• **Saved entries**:
-- -- --
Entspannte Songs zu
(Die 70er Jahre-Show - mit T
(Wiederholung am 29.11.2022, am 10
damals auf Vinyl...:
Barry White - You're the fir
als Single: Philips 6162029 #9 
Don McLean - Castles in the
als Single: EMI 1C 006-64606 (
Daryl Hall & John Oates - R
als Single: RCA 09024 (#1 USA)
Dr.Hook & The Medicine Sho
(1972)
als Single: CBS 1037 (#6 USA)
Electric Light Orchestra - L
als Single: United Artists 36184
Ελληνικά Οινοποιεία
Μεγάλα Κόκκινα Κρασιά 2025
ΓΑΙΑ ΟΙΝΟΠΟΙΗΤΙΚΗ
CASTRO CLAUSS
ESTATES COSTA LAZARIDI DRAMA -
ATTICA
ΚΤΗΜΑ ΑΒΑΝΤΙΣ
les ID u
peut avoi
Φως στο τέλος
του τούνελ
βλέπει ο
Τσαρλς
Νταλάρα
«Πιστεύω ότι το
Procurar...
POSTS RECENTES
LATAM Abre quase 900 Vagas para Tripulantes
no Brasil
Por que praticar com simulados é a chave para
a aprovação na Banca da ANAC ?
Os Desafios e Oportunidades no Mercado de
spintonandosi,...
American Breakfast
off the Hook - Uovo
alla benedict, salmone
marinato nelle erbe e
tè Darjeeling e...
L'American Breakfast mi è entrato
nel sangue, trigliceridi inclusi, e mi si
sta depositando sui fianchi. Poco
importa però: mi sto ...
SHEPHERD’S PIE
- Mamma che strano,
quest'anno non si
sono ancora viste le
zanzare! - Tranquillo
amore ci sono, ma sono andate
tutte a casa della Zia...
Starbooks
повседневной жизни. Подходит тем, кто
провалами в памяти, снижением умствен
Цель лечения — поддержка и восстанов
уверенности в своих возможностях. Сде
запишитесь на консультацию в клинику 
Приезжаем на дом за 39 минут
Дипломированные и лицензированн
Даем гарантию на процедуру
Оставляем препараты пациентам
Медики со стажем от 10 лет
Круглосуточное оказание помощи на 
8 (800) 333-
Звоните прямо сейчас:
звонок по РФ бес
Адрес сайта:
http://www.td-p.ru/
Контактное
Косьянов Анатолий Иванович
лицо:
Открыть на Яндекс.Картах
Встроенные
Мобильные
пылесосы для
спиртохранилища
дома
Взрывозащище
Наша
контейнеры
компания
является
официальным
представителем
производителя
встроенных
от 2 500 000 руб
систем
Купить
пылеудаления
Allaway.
-- -- --
• **WHAT YOU NEED TO DO**: Send back exactly the lines from the line with "Даем гарантию на процедуру" through the end of the records.

• **SOLUTION**:
Даем гарантию на процедуру
Оставляем препараты пациентам
Медики со стажем от 10 лет
Круглосуточное оказание помощи на 
8 (800) 333-
Звоните прямо сейчас:
звонок по РФ бес
Адрес сайта:
http://www.td-p.ru/
Контактное
Косьянов Анатолий Иванович
лицо:
Открыть на Яндекс.Картах
Встроенные
Мобильные
пылесосы для
спиртохранилища
дома
Взрывозащище
Наша
контейнеры
компания
является
официальным
представителем
производителя
встроенных
от 2 500 000 руб
систем
Купить
пылеудаления
Allaway.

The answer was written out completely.